### What is needed
All of the records below must be reproduced exactly, minus any pictures.

Saved entries
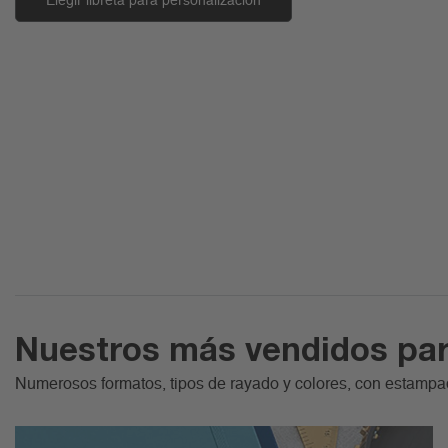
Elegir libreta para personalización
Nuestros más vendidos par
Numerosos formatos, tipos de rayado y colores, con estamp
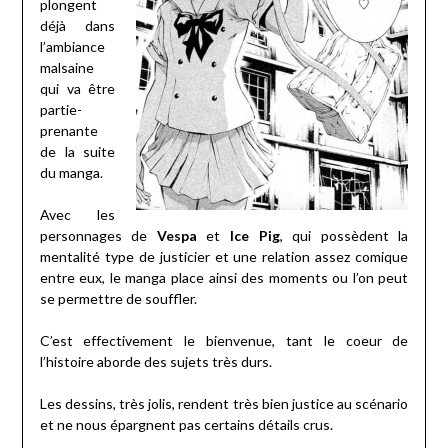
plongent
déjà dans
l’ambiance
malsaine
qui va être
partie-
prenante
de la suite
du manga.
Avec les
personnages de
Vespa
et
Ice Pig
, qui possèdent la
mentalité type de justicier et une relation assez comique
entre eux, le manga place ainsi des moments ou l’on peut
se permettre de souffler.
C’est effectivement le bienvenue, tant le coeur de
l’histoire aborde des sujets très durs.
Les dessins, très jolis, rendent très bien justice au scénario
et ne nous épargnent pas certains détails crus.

### Output for this exercise
Elegir libreta para personalización
Nuestros más vendidos par
Numerosos formatos, tipos de rayado y colores, con estamp
plongent
déjà dans
l’ambiance
malsaine
qui va être
partie-
prenante
de la suite
du manga.
Avec les
personnages de
Vespa
et
Ice Pig
, qui possèdent la
mentalité type de justicier et une relation assez comique
entre eux, le manga place ainsi des moments ou l’on peut
se permettre de souffler.
C’est effectivement le bienvenue, tant le coeur de
l’histoire aborde des sujets très durs.
Les dessins, très jolis, rendent très bien justice au scénario
et ne nous épargnent pas certains détails crus.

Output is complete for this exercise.